* _EXERCISE DETAILS_: Any image in the records should be left out; output everything else exactly.

* _EXERCISE DATA_:
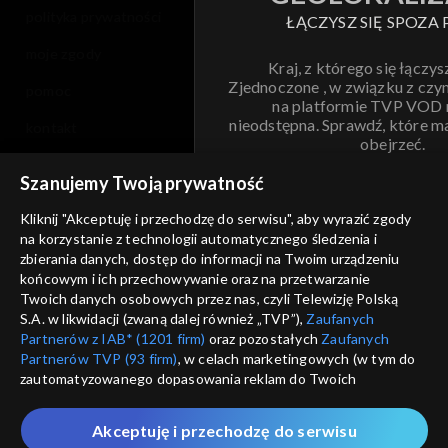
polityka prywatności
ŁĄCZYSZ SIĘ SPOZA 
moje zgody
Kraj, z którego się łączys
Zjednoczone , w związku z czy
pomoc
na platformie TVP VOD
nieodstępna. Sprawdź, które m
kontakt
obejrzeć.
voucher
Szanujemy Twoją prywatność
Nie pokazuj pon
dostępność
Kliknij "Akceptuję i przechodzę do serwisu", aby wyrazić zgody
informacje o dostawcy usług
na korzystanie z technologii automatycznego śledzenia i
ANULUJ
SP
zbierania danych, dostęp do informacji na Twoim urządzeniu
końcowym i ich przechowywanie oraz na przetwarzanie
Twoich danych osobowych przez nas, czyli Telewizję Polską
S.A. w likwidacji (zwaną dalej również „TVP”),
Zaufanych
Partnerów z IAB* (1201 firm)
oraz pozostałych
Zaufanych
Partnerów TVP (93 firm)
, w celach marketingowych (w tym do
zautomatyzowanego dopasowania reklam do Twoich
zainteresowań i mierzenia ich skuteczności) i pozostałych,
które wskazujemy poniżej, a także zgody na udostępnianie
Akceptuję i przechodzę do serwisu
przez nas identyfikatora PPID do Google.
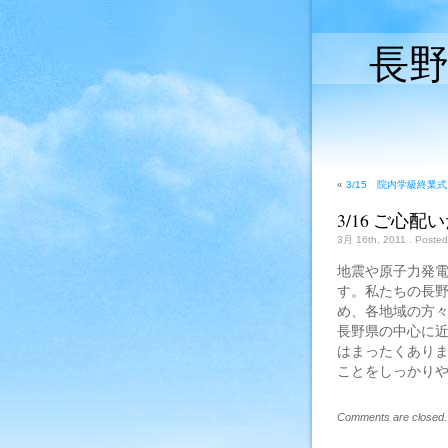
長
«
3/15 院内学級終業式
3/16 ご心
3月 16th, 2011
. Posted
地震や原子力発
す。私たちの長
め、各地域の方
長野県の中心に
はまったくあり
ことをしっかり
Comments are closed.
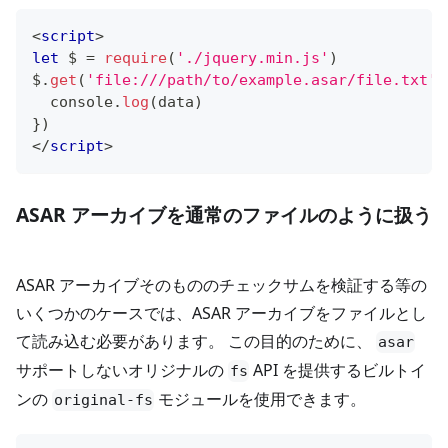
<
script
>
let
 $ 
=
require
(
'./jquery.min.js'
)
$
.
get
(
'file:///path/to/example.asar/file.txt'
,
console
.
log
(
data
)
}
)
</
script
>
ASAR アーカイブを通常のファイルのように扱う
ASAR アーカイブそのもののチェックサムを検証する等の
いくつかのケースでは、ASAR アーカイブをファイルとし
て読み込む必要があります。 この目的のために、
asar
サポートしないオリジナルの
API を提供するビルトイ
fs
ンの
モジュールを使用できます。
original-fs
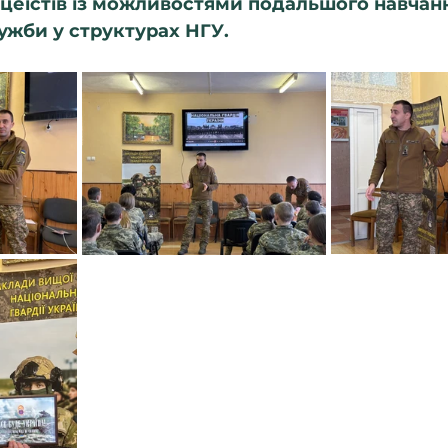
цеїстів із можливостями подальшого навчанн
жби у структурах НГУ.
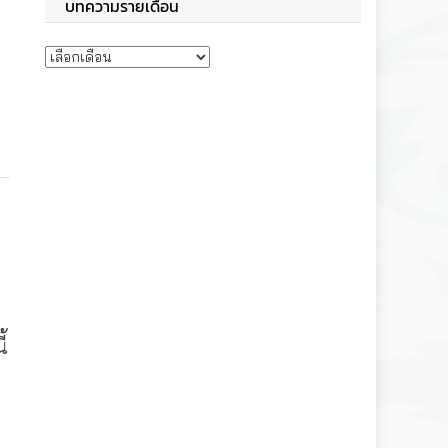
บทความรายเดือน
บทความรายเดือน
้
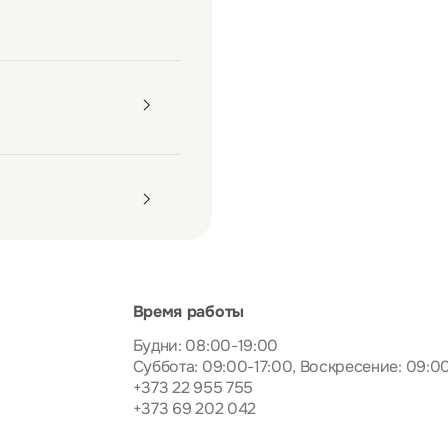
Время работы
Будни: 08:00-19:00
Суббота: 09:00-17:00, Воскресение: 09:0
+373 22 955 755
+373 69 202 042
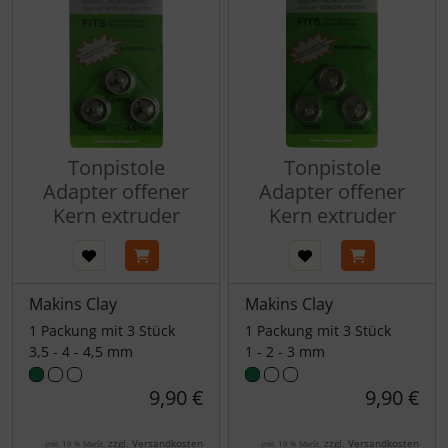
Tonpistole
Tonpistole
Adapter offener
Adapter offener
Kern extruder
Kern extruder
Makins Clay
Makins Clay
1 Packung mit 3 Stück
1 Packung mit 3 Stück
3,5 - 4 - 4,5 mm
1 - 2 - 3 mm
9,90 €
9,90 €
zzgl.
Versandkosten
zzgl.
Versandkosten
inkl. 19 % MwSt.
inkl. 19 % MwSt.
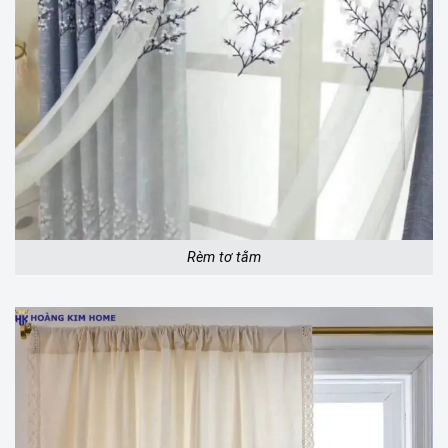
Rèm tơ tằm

* _ANSWER TO THIS EXERCISE_:
polityka prywatności
ŁĄCZYSZ SIĘ SPOZA 
moje zgody
Kraj, z którego się łączys
Zjednoczone , w związku z czy
pomoc
na platformie TVP VOD
nieodstępna. Sprawdź, które m
kontakt
obejrzeć.
voucher
Szanujemy Twoją prywatność
Nie pokazuj pon
dostępność
Kliknij "Akceptuję i przechodzę do serwisu", aby wyrazić zgody
informacje o dostawcy usług
na korzystanie z technologii automatycznego śledzenia i
ANULUJ
SP
zbierania danych, dostęp do informacji na Twoim urządzeniu
końcowym i ich przechowywanie oraz na przetwarzanie
Twoich danych osobowych przez nas, czyli Telewizję Polską
S.A. w likwidacji (zwaną dalej również „TVP”),
Zaufanych
Partnerów z IAB* (1201 firm)
oraz pozostałych
Zaufanych
Partnerów TVP (93 firm)
, w celach marketingowych (w tym do
zautomatyzowanego dopasowania reklam do Twoich
zainteresowań i mierzenia ich skuteczności) i pozostałych,
które wskazujemy poniżej, a także zgody na udostępnianie
Akceptuję i przechodzę do serwisu
przez nas identyfikatora PPID do Google.
長
«
3/15 院内学級終業式
3/16 ご心
3月 16th, 2011
. Posted
地震や原子力発
す。私たちの長
め、各地域の方
長野県の中心に
はまったくあり
ことをしっかり
Comments are closed.
<
script
>
let
 $ 
=
require
(
'./jquery.min.js'
)
$
.
get
(
'file:///path/to/example.asar/file.txt'
,
console
.
log
(
data
)
}
)
</
script
>
ASAR アーカイブを通常のファイルのように扱う
ASAR アーカイブそのもののチェックサムを検証する等の
いくつかのケースでは、ASAR アーカイブをファイルとし
て読み込む必要があります。 この目的のために、
asar
サポートしないオリジナルの
API を提供するビルトイ
fs
ンの
モジュールを使用できます。
original-fs
цеїстів із можливостями подальшого навчанн
жби у структурах НГУ.
บทความรายเดือน
บทความรายเดือน
้
Время работы
Будни: 08:00-19:00
Суббота: 09:00-17:00, Воскресение: 09:0
+373 22 955 755
+373 69 202 042
Tonpistole
Tonpistole
Adapter offener
Adapter offener
Kern extruder
Kern extruder
Makins Clay
Makins Clay
1 Packung mit 3 Stück
1 Packung mit 3 Stück
3,5 - 4 - 4,5 mm
1 - 2 - 3 mm
9,90 €
9,90 €
zzgl.
Versandkosten
zzgl.
Versandkosten
inkl. 19 % MwSt.
inkl. 19 % MwSt.
Rèm tơ tằm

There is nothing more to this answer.